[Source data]

--------

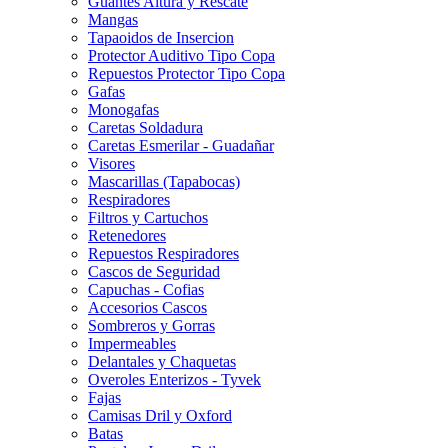
Guantes Altura y Rescate
Mangas
Tapaoidos de Insercion
Protector Auditivo Tipo Copa
Repuestos Protector Tipo Copa
Gafas
Monogafas
Caretas Soldadura
Caretas Esmerilar - Guadañar
Visores
Mascarillas (Tapabocas)
Respiradores
Filtros y Cartuchos
Retenedores
Repuestos Respiradores
Cascos de Seguridad
Capuchas - Cofias
Accesorios Cascos
Sombreros y Gorras
Impermeables
Delantales y Chaquetas
Overoles Enterizos - Tyvek
Fajas
Camisas Dril y Oxford
Batas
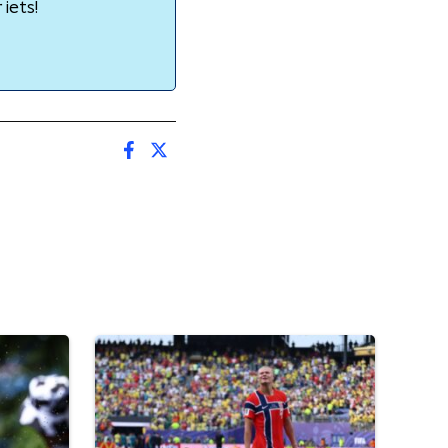
iets!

--------

__Your task__
Please repeat exactly the lines from the one containing "Tapaoidos de Insercion" through the end of the entries, both included, omitting pictures.

__Exercise output__
Tapaoidos de Insercion
Protector Auditivo Tipo Copa
Repuestos Protector Tipo Copa
Gafas
Monogafas
Caretas Soldadura
Caretas Esmerilar - Guadañar
Visores
Mascarillas (Tapabocas)
Respiradores
Filtros y Cartuchos
Retenedores
Repuestos Respiradores
Cascos de Seguridad
Capuchas - Cofias
Accesorios Cascos
Sombreros y Gorras
Impermeables
Delantales y Chaquetas
Overoles Enterizos - Tyvek
Fajas
Camisas Dril y Oxford
Batas
iets!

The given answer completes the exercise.